A veces delatamos nuestro sometimiento colonial e identidad doblegada en nuestra manera de caminar.  Hace mucho vi a un sobrecargo trigueño de Iberia explicando por señas las medidas de seguridad y celebré que la línea estuviera contratando puertorriqueños.  Pero una vez terminan sus instrucciones, el sobrecargo echa a andar pasillo arriba con paso firme: instintivamente supe que no era un compatriota.  Caminaba con la seguridad de un hombre libre. Cuando al fin lo oí hablar, sus zetas y jotas castellanas lo delataron enseguida como español.  Magali García Ramis eleva a literatura una anécdota parecida, que mi hermana Mercedes pone de relieve en la presentación que leerá en el futuro Homenaje que le prepara la UPR de Arecibo.  En Las noches del riel de oro el dominicano Asdrúbal se pasa por boricua para conseguir trabajo en Nueva York.  Para ello adopta el nombre híbrido de “Willie Rosario” y declara en la aduana “Soy de Pueltojico”.  Mercedes cita a Magali: “También dejó atrás su andar resuelto” para caminar como un puertorriqueño: “un poco jorobadito, hombros sueltos y arrastrando los pies”. El personaje quisqueyano se jactaba de que, en cambio, “Nosotros caminamos muy derechos, porque somos hombres de una república”.

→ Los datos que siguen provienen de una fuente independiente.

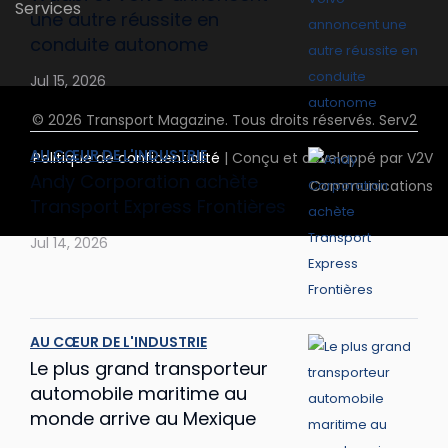
Services
une autre réussite en
conduite autonome
Jul 15, 2026
© 2026 Transport Magazine. Tous droits réservés. Serv2
AU CŒUR DE L'INDUSTRIE
Politique de confidentialité
| Conçu et développé par V2V
Andy Corporation achète
Communications
Transport Express Frontières
Jul 14, 2026
AU CŒUR DE L'INDUSTRIE
Le plus grand transporteur
automobile maritime au
monde arrive au Mexique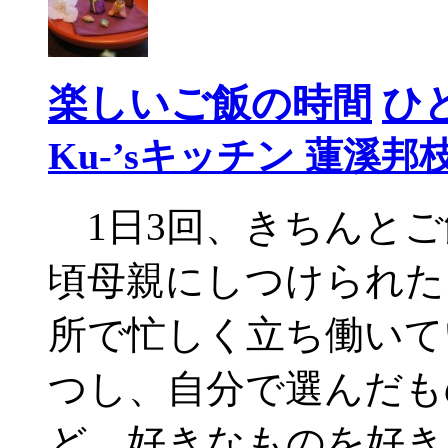
楽しいご飯の時間
ひ
Ku-’sキッチン 蓮溪邦
1日3回、きちんとご
頃母親にしつけられた
所で忙しく立ち働いて
つし、自分で選んだも
ど、好きなものを好き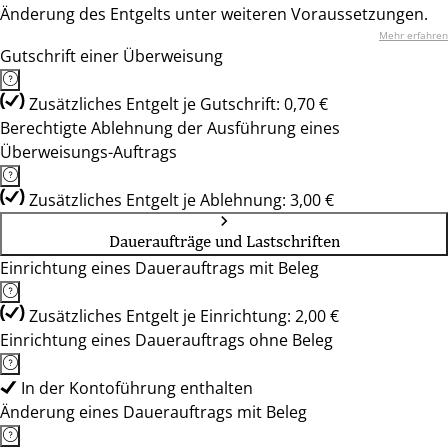
Änderung des Entgelts unter weiteren Voraussetzungen.
Mehr erfahren
Gutschrift einer Überweisung
Zusätzliches Entgelt je Gutschrift: 0,70 €
Berechtigte Ablehnung der Ausführung eines
Überweisungs-Auftrags
Zusätzliches Entgelt je Ablehnung: 3,00 €
Daueraufträge und Lastschriften
Einrichtung eines Dauerauftrags mit Beleg
Zusätzliches Entgelt je Einrichtung: 2,00 €
Einrichtung eines Dauerauftrags ohne Beleg
In der Kontoführung enthalten
Änderung eines Dauerauftrags mit Beleg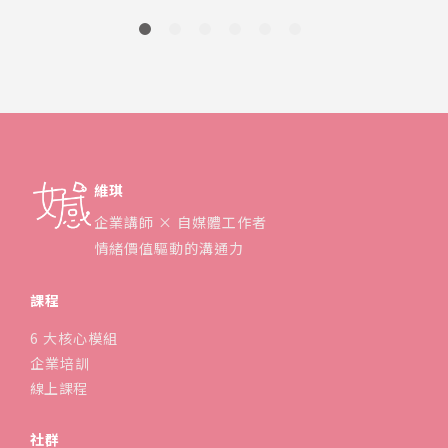
刷不僅外型超美，功能也是一絕，讓我在使用後
徹底改觀對電動牙刷的印象
維琪
企業講師 × 自媒體工作者
情緒價值驅動的溝通力
課程
6 大核心模組
企業培訓
線上課程
社群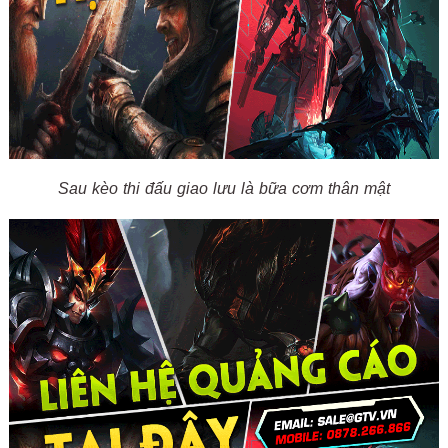
Sau kèo thi đấu giao lưu là bữa cơm thân mật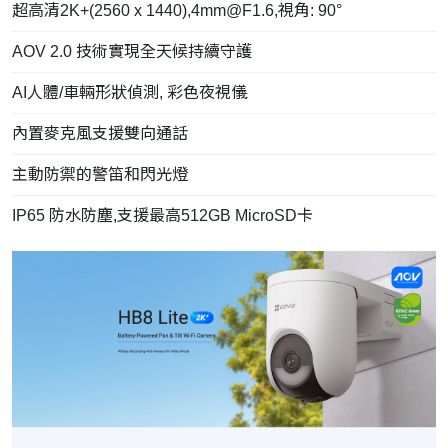
超高清2K+(2560 x 1440),
4mm@F1.6
,視角: 90°
AOV 2.0 技術實現全天候持續守護
AI人體/車輛形狀偵測, 彩色夜視儀
內置麥克風支援雙向通話
主動防禦的警笛和閃光燈
IP65 防水防塵,支援最高512GB MicroSD卡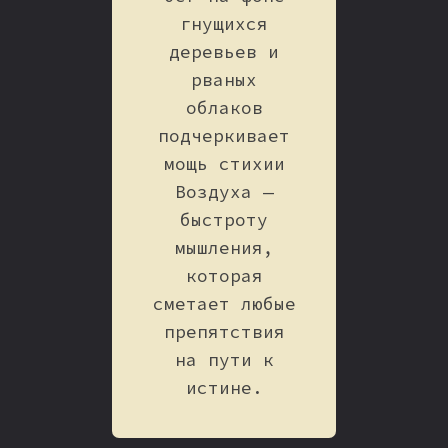
гнущихся
деревьев и
рваных
облаков
подчеркивает
мощь стихии
Воздуха —
быстроту
мышления,
которая
сметает любые
препятствия
на пути к
истине.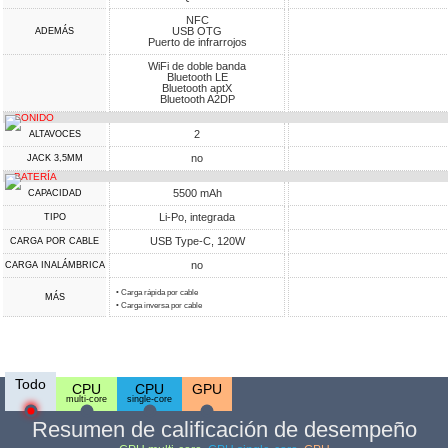
NFC
USB OTG
ADEMÁS
Puerto de infrarrojos
WiFi de doble banda
Bluetooth LE
Bluetooth aptX
Bluetooth A2DP
SONIDO
2
ALTAVOCES
no
JACK 3,5MM
BATERÍA
5500 mAh
CAPACIDAD
Li-Po, integrada
TIPO
USB Type-C, 120W
CARGA POR CABLE
no
CARGA INALÁMBRICA
• Carga rápida por cable
MÁS
• Carga inversa por cable
Todo
CPU
CPU
GPU
multi-core
single-core
Resumen de calificación de desempeño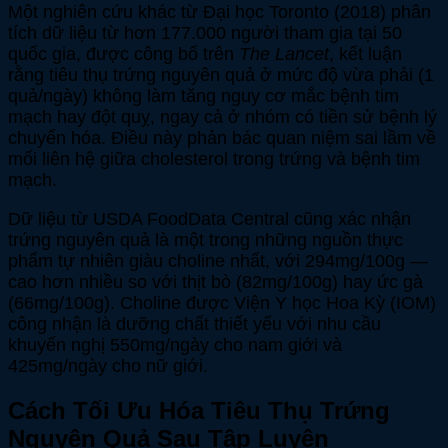
Một nghiên cứu khác từ Đại học Toronto (2018) phân
tích dữ liệu từ hơn 177.000 người tham gia tại 50
quốc gia, được công bố trên
The Lancet
, kết luận
rằng tiêu thụ trứng nguyên quả ở mức độ vừa phải (1
quả/ngày) không làm tăng nguy cơ mắc bệnh tim
mạch hay đột quỵ, ngay cả ở nhóm có tiền sử bệnh lý
chuyển hóa. Điều này phản bác quan niệm sai lầm về
mối liên hệ giữa cholesterol trong trứng và bệnh tim
mạch.
Dữ liệu từ USDA FoodData Central cũng xác nhận
trứng nguyên quả là một trong những nguồn thực
phẩm tự nhiên giàu choline nhất, với 294mg/100g —
cao hơn nhiều so với thịt bò (82mg/100g) hay ức gà
(66mg/100g). Choline được Viện Y học Hoa Kỳ (IOM)
công nhận là dưỡng chất thiết yếu với nhu cầu
khuyến nghị 550mg/ngày cho nam giới và
425mg/ngày cho nữ giới.
Cách Tối Ưu Hóa Tiêu Thụ Trứng
Nguyên Quả Sau Tập Luyện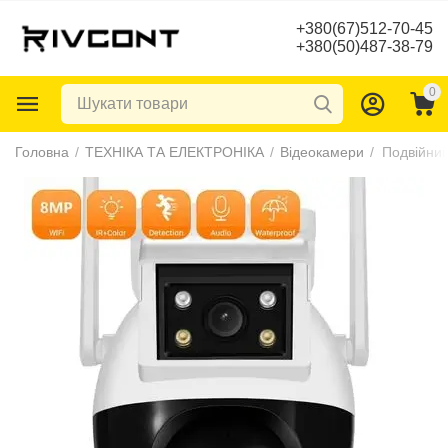
+380(67)512-70-45
+380(50)487-38-79
0
Головна
/
ТЕХНІКА ТА ЕЛЕКТРОНІКА
/
Відеокамери
/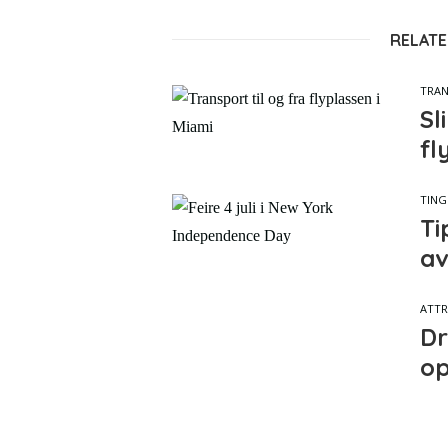
RELATE
TRA
Sl
fl
TING
Ti
av
ATTR
Dr
op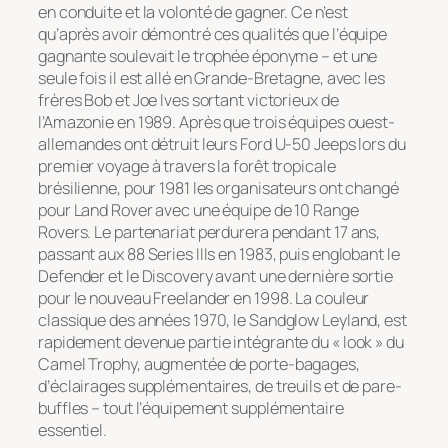
en conduite et la volonté de gagner. Ce n’est
qu’après avoir démontré ces qualités que l’équipe
gagnante soulevait le trophée éponyme – et une
seule fois il est allé en Grande-Bretagne, avec les
frères Bob et Joe Ives sortant victorieux de
l’Amazonie en 1989. Après que trois équipes ouest-
allemandes ont détruit leurs Ford U-50 Jeeps lors du
premier voyage à travers la forêt tropicale
brésilienne, pour 1981 les organisateurs ont changé
pour Land Rover avec une équipe de 10 Range
Rovers. Le partenariat perdurera pendant 17 ans,
passant aux 88 Series IIIs en 1983, puis englobant le
Defender et le Discovery avant une dernière sortie
pour le nouveau Freelander en 1998. La couleur
classique des années 1970, le Sandglow Leyland, est
rapidement devenue partie intégrante du « look » du
Camel Trophy, augmentée de porte-bagages,
d’éclairages supplémentaires, de treuils et de pare-
buffles – tout l’équipement supplémentaire
essentiel.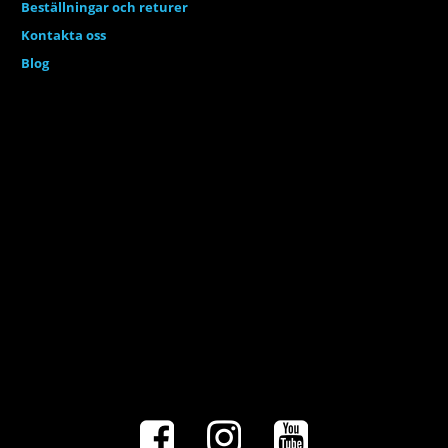
Beställningar och returer
Kontakta oss
Blog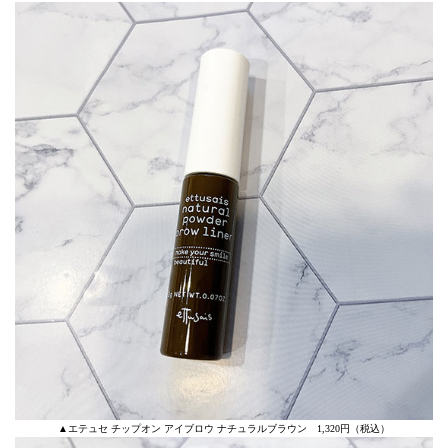
▲エテュセ チップオン アイブロウ ナチュラルブラウン 1,320円（税込）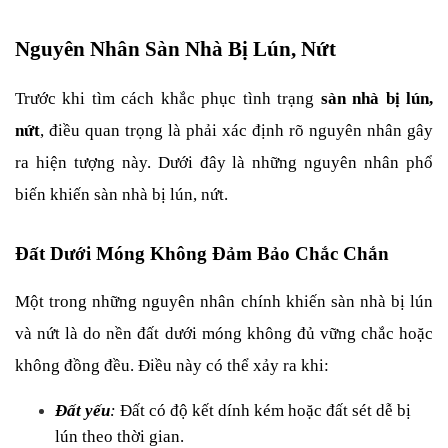
Nguyên Nhân Sàn Nhà Bị Lún, Nứt
Trước khi tìm cách khắc phục tình trạng 
sàn nhà bị lún, 
nứt
, điều quan trọng là phải xác định rõ nguyên nhân gây 
ra hiện tượng này. Dưới đây là những nguyên nhân phổ 
biến khiến sàn nhà bị lún, nứt.
Đất Dưới Móng Không Đảm Bảo Chắc Chắn
Một trong những nguyên nhân chính khiến sàn nhà bị lún 
và nứt là do nền đất dưới móng không đủ vững chắc hoặc 
không đồng đều. Điều này có thể xảy ra khi:
Đất yếu
: 
Đất có độ kết dính kém hoặc đất sét dễ bị 
lún theo thời gian.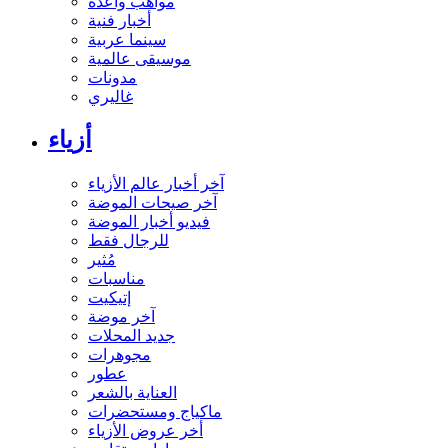
مواهب واعدة
أخبار فنية
سينما عربية
موسيقى عالمية
مدونات
غاليري
أزياء
آخر أخبار عالم الأزياء
آخر صيحات الموضة
فيديو أخبار الموضة
للرجال فقط
مُثير
مناسبات
إتيكيت
آخر موضة
جديد المحلات
مجوهرات
عطور
العناية بالشعر
ماكياج ومستحضرات
أخر عروض الأزياء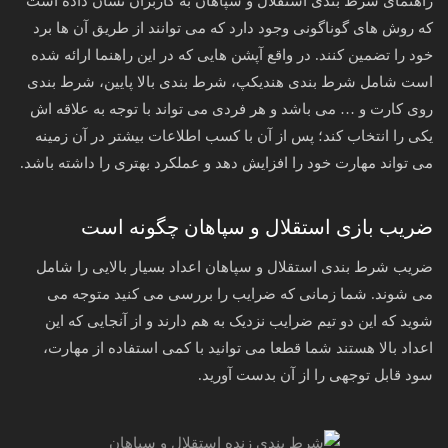
راهنمای شرط بندی استقلال و سپاهان به کاربران نشان داده‌ است
که روش‌ های گوناگونی وجود دارد که می‌ توانند از طریق آن‌ ها برد
خود را تضمین کنند. در واقع آپشن هایی که در این راهنما ارائه‌ شده
است شامل شرط بندی هندیکپ، شرط بندی بالا پایین، شرط بندی
روی کارت و … می‌ باشد و هر فردی می‌ تواند با توجه به علاقه‌ اش
یکی را انتخاب کند؛ پس‌ از آن با کسب اطلاعات بیشتر در آن زمینه
می‌ تواند مهارت خود را افزایش دهد و عملکرد بهتری را داشته باشد.
ضریب بازی استقلال و سپاهان چگونه است
ضریب شرط بندی استقلال و سپاهان اعداد بسیار بالایی را شامل
می شوند. شما زمانی که ضرایب را بررسی می‌ کنید متوجه می‌
شوید که این دو تیم ضرایب نزدیک به‌ هم دارند و از آنجایی‌ که این
اعداد بالا هستند شما قطعا می‌ توانید با کمی استفاده از مهارت،
سود قابل‌ توجهی را از آن بدست آورید.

Los niños puertorriqueños no se educan para serlo, sino para aspirar a suplantar su identidad por otra.  Imposible que esta educación bifronte no nos pase a la larga una factura histórica.  Por lo pronto, muchos nos identificamos con el Dr. Aziz, cuando en la novela Passage to India de E.M. Forster explica al inglés Fielding que no podrá ser su amigo hasta que India esté libre del yugo colonial inglés.  Tampoco Lorca logró curarse de la antigua contienda entre árabes y cristianos que tenía metida muy adentro de su alma de granadino cabal.  Ojalá los puertorriqueños no tengamos que dirimir nuestra lucha identitaria íntima por tantos siglos.